Ankita Sinha NDTV 4 Nov 15;
MUMBAI: Concern over rising levels of water pollution has once again gripped Mumbai after a dead dolphin washed ashore Manori beach on Monday. While a toxicology report stating the cause of death is yet to be released, experts are concerned over the increasing number of such incidents in India's maximum city.
Animal activists claim it's the 10th humpback dolphin, a protected species, to be found dead this year.
"One of our wildlife experts reached the location and identified the body as an Indo Pacific Humpback dolphin which is a very rare and threatened species under the International Olympic Committee guidelines and Wildlife Protection Act," Dr Madhurita Gupta, President of Myvets Charitable Trust & Research Centre, told NDTV.
This June, 42-foot-long blue whale was washed ashore near Alibag in Raigad district of Maharashtra. Some people even took pictures standing on the animal. Environmentalists insist rising sea pollution, ingestion of plastic and possibly even poaching in the deep seas could have led to these mysterious deaths.

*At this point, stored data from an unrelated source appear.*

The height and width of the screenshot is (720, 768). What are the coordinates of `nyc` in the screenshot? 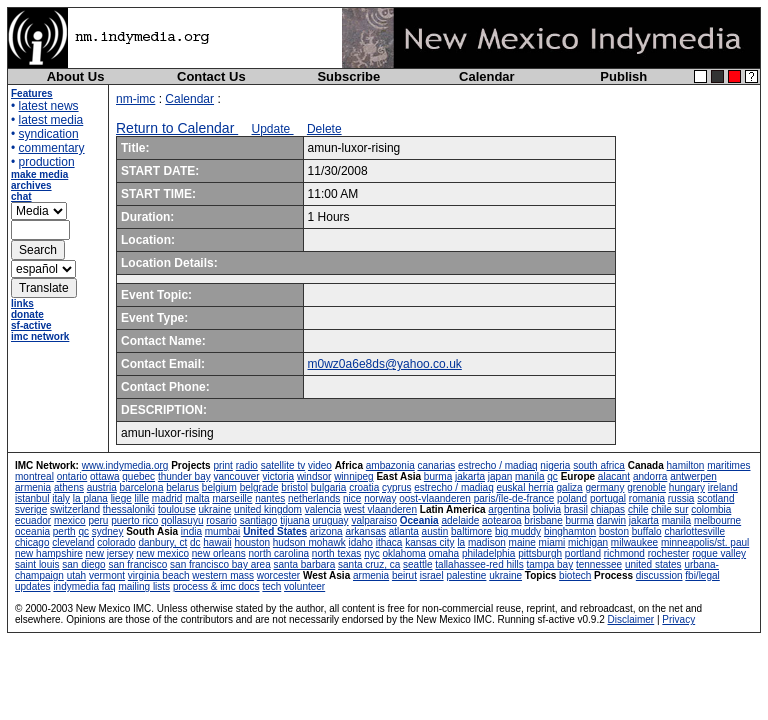 It's located at (372, 553).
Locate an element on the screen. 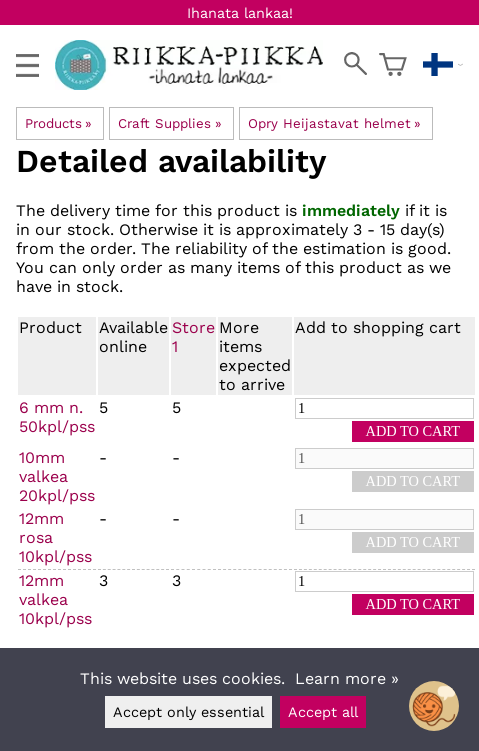  6 mm n. 50kpl/pss is located at coordinates (57, 417).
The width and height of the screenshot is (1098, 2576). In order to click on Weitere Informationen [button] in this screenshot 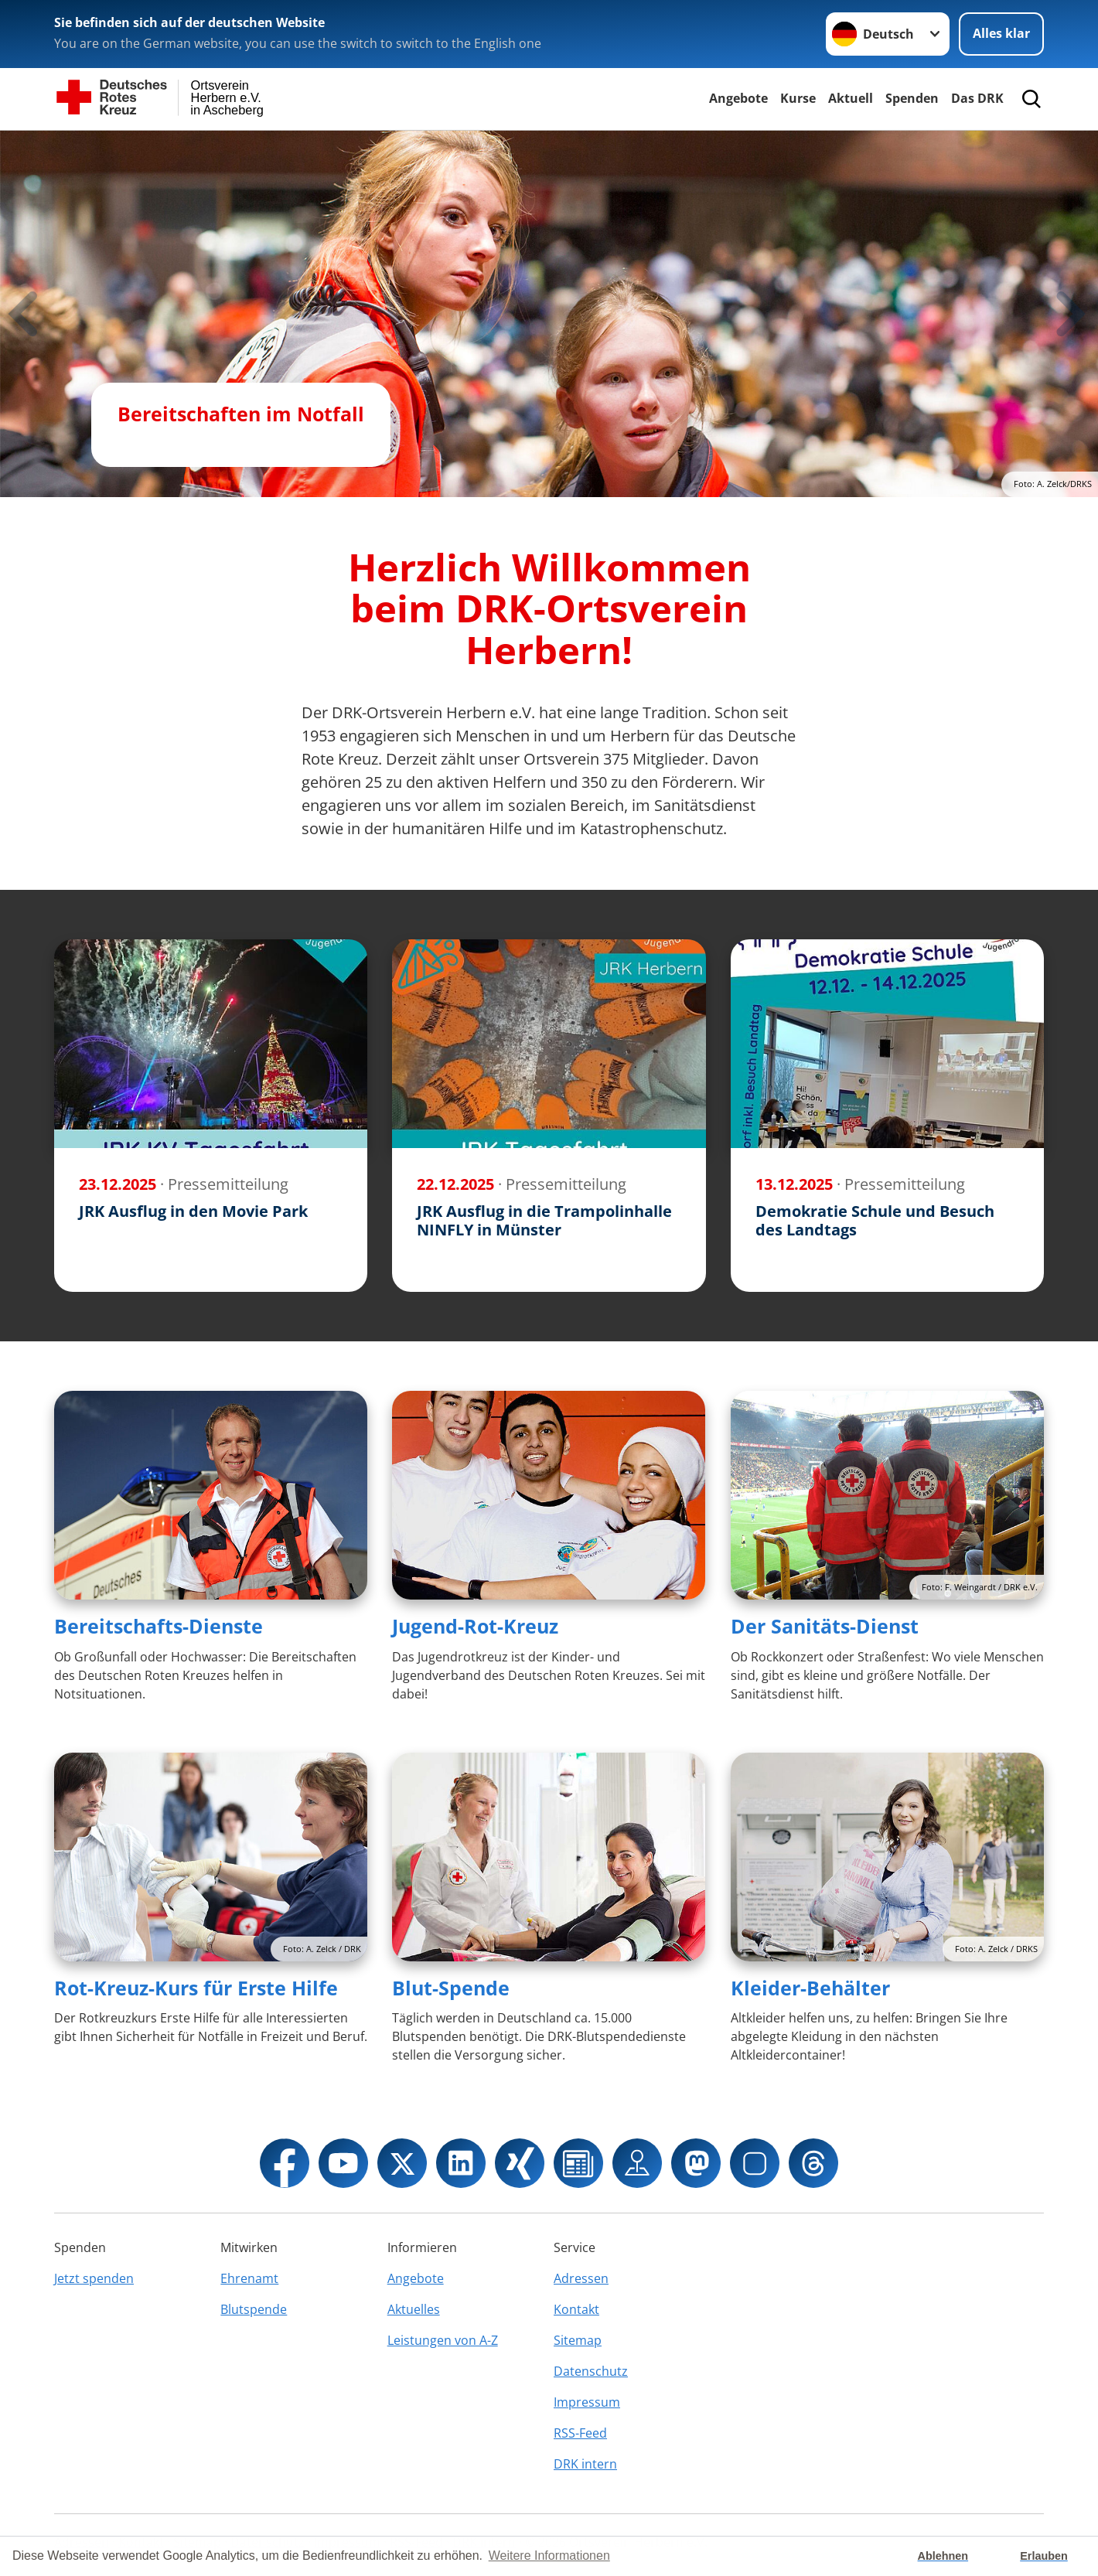 , I will do `click(549, 2555)`. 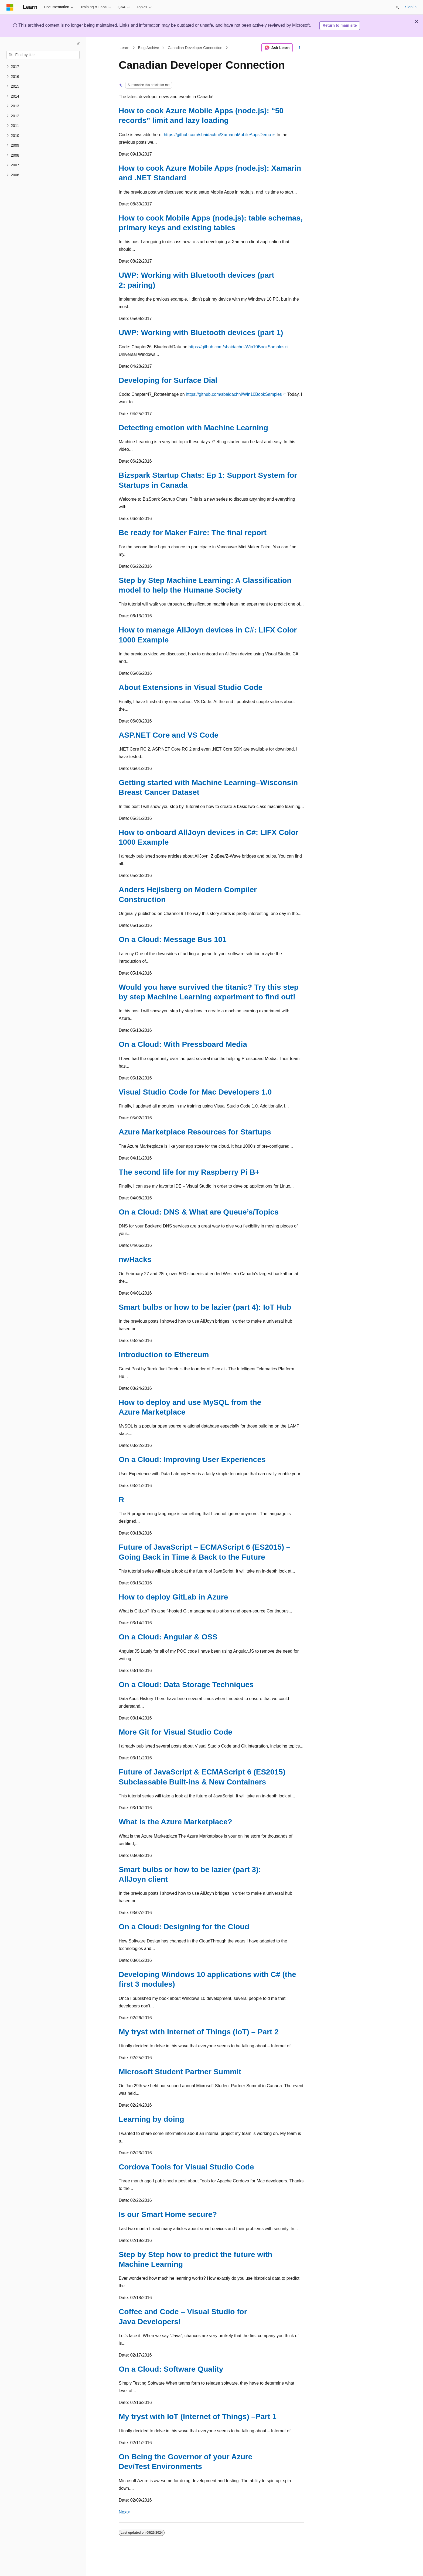  What do you see at coordinates (168, 2214) in the screenshot?
I see `Is our Smart Home secure?` at bounding box center [168, 2214].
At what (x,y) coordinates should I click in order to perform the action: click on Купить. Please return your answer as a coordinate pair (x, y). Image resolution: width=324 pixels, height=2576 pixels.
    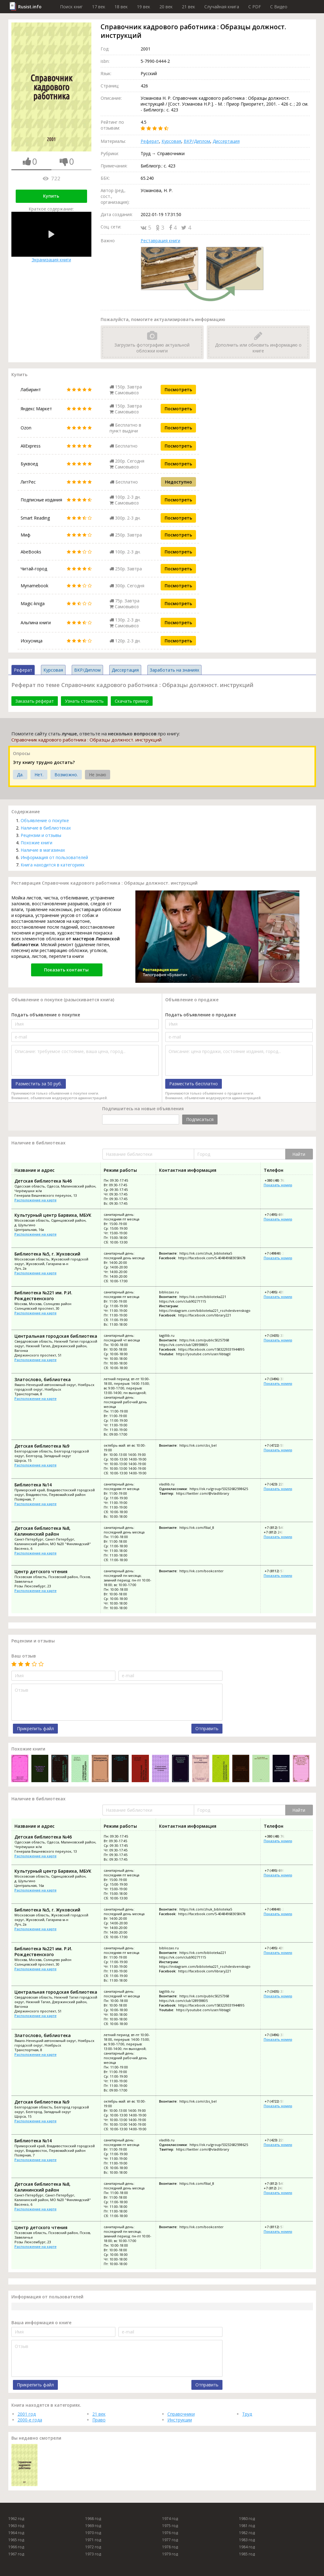     Looking at the image, I should click on (51, 196).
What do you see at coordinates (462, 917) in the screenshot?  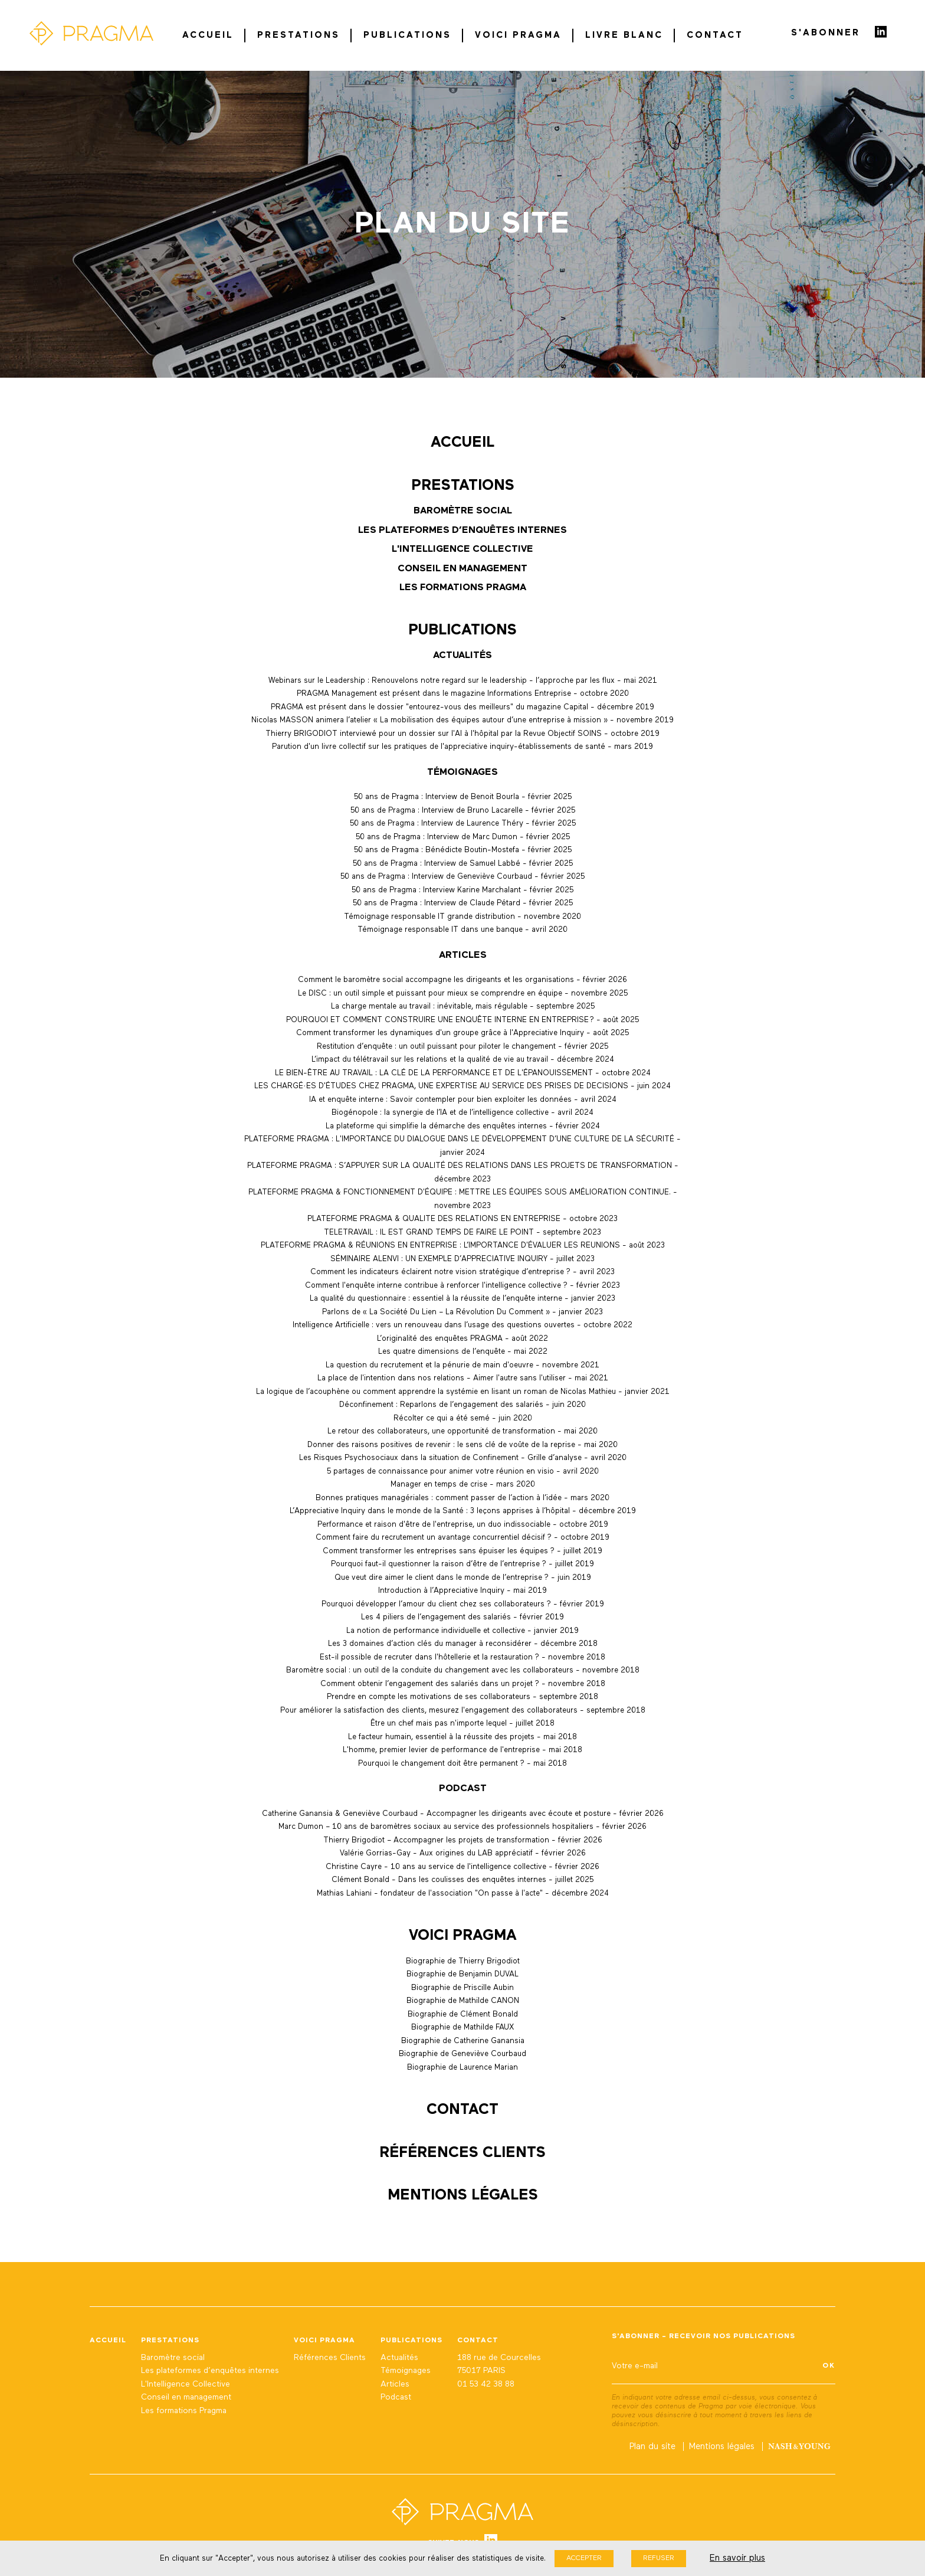 I see `Témoignage responsable IT grande distribution - novembre 2020` at bounding box center [462, 917]. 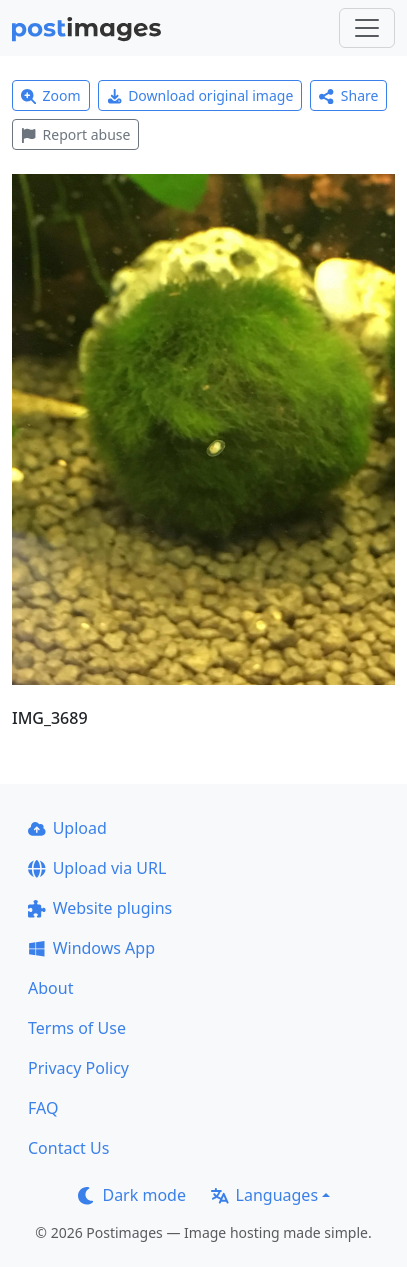 Image resolution: width=407 pixels, height=1267 pixels. What do you see at coordinates (75, 134) in the screenshot?
I see `Report abuse` at bounding box center [75, 134].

Dr Anish Andheria from the Wildlife Conservation Trust says, "Oceans are getting polluted in a grave manner and there is no regulation on what matter can go into the sea. Apart from fecal matter there is a large amount of industrial and toxic waste that goes into the sea. These are not banned in India but this should be regulated as it seriously impacts the marine life."
Sources in the Maharashtra Pollution Control Board (MPCB) have ruled out death due to water pollution claiming that reports of tests on dead dolphins in the past doesn't point to pollution as a cause of these deaths. But experts say without a toxicology test it's impossible to conclude why they died. They claim the MPCB has not conducted these.
This time, however, samples have been taken for toxicology tests and animal activists hope it will throw some light as to what's causing large marine animals to die off Mumbai's coast.